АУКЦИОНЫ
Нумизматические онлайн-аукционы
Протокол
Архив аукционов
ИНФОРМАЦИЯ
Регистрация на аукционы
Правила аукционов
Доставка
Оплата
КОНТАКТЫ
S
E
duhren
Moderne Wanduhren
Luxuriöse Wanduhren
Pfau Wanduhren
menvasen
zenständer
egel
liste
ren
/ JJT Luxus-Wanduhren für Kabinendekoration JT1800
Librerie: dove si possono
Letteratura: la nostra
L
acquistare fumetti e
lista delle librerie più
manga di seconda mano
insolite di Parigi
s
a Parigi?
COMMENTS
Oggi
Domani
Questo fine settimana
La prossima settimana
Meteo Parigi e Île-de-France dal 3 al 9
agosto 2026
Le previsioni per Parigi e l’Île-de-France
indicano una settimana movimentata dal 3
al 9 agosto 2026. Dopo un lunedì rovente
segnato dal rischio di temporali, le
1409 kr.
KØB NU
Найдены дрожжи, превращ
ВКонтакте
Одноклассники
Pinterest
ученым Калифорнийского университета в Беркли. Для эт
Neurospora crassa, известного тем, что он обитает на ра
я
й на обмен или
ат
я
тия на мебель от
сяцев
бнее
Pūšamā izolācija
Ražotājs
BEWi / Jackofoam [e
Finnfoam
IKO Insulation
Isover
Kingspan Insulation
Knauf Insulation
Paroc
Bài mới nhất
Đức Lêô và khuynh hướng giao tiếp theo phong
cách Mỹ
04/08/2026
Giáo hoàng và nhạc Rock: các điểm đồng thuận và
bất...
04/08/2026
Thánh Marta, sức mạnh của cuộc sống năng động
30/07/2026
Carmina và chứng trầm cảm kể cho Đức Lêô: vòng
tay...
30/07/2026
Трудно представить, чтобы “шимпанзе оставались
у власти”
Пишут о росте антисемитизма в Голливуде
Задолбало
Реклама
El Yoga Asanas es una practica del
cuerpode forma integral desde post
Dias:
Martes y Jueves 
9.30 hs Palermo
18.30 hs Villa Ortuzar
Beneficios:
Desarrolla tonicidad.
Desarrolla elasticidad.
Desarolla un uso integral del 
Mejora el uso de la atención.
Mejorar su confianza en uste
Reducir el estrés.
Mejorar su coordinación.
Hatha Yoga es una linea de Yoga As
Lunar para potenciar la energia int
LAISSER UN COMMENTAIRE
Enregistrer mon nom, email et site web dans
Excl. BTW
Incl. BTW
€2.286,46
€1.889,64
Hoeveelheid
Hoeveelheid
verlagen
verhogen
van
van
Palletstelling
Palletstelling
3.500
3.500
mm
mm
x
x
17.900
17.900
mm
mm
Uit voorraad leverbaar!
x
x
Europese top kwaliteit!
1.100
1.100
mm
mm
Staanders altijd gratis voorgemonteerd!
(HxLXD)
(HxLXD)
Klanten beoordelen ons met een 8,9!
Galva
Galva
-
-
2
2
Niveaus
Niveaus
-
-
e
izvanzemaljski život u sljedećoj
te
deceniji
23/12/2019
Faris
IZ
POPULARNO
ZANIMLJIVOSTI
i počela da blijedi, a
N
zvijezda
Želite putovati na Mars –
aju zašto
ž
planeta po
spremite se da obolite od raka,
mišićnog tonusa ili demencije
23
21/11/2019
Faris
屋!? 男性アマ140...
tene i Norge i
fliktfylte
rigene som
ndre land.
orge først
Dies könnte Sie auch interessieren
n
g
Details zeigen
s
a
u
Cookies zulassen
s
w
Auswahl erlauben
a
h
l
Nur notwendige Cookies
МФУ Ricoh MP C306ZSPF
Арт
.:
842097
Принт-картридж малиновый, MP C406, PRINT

* * * * *

# Brief
Provide the count of lines holding the word "Desarrolla" in these entries, and no other words.

# Response
2